▶ DATA TO PROCESS:
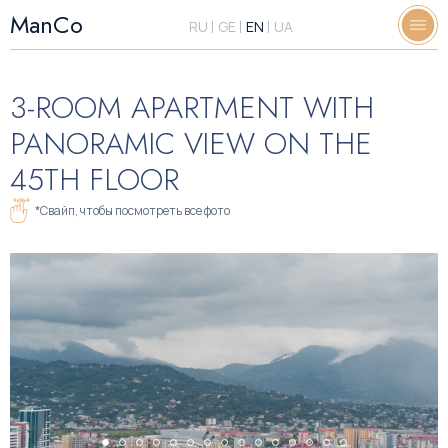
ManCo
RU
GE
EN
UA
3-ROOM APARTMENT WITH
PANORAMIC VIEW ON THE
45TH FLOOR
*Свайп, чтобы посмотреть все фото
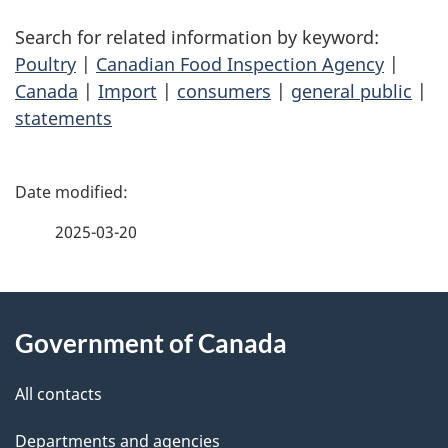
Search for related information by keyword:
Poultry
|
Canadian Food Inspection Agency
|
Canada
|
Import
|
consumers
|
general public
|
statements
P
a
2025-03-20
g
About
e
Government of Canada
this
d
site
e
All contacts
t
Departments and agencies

==

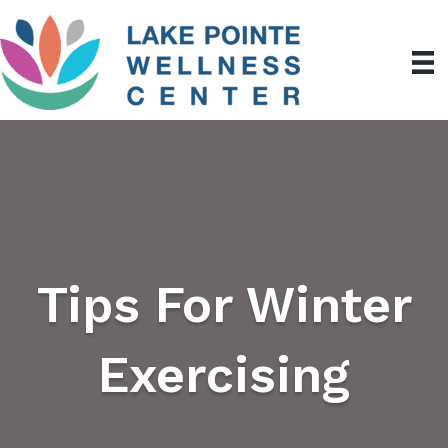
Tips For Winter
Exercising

* * *

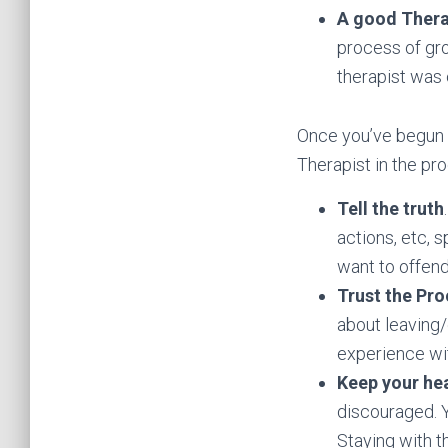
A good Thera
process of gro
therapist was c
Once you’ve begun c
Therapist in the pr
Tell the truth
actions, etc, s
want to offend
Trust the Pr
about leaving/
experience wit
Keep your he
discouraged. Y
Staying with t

▶ EXERCISE:
Reproduce exactly the section above that begins at the line containing "process of gro" and ends at the line containing "Staying with t", leaving out all other lines.

▶ EXERCISE ANSWER:
process of gro
therapist was c
Once you’ve begun c
Therapist in the pr
Tell the truth
actions, etc, s
want to offend
Trust the Pr
about leaving/
experience wit
Keep your he
discouraged. Y
Staying with t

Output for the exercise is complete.